There were alignment issues with nearly every component that went into this
guitar. The 3 way switch that I used was too large for the control cavity so
I had to make the cavity 1/8" deeper at that point. The pickup/bridge
combination didn't line up with the string through holes and pickup route.
The neck mounting screws that came with the neck plate were 1/2" too short.
The pre-drilled tuner holes on the headstock were not correct for vintage
tuners, even with adapter bushings from Stewmac, I ended up filing a bit off
each tuner base until everything aligned properly. None of these problems
were a deal breaker for me, but did add to the complexity of the build, and
I may add that I enjoyed the challenges as they came along.
The neck came without a nut so grabbing a piece of the Bison femur that our
dog was gnawing on I proceeded to make my own. This was another of those
tasks that at first looks very difficult but when approached slowly and
methodically can be very rewarding.
For electronics I wanted to do something non-standard and decided to use the
alternate control layout as described on the repair techniques at Guitar
Attack, with my own little twist added for fun, I also incorporated a treble
bleed modification that I read about on another guitar forum.
At some point along the way I had an epiphany and realized that applying a
finish to a guitar was no different that applying a finish to fine
furniture, something which I have had great success with in the past. So
this time I followed my tried and true finish technique of hand rubbing
water based stain followed by water based polyurethane.
On Christmas Eve I started polishing the finish and applying a coat of
Carnuba wax. I found myself at a point where I could start to assemble the
guitar. Well one thing led to another and I had it nearly completed by 1:45
that afternoon. Realizing that I might have it ready for Christmas Eve
service, I quickly called local music stores to see if anyone had a
pickguard for a Tele. Absolute Sound in Hamilton came through, but I had
less than 40 minutes to get there before they closed. I got there in plenty
of time and bought their only pickguard, and 2 sets of Ernie Ball Hybrid
By 4:00 the guitar was together and ready to start twanging, but when I
plugged it in and turned on the amp I got no sound out of the neck pickup.
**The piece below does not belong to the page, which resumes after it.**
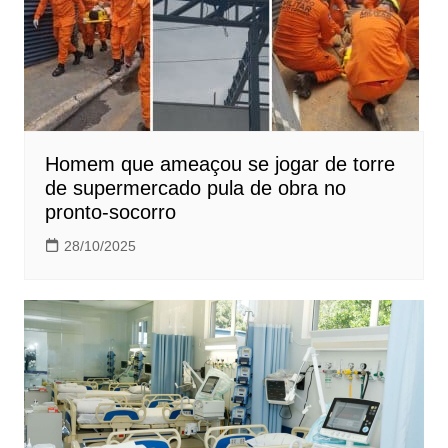
Homem que ameaçou se jogar de torre
de supermercado pula de obra no
pronto-socorro
28/10/2025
Turns out there was a sharp piece of solder on the ground lug for the pickup
cover which pierced the hot lead and shorted the pickup out. I got it
repaired with 15 minutes to spare. This made its debut
performance at church at 5:10 p.m. and played perfectly all night.
My plans now include a wooden pickguard made from Ebony or another dark
exotic wood, perhaps a burl of some sort. I am also going to inlay a figure
on the pickguard of the Southwestern character called Kokopelli, only he'll
be playing a Telecaster rather than a flute and be called koko-tele, which,
coincidentally, is also the name I've given my Un-SAGA T-Style.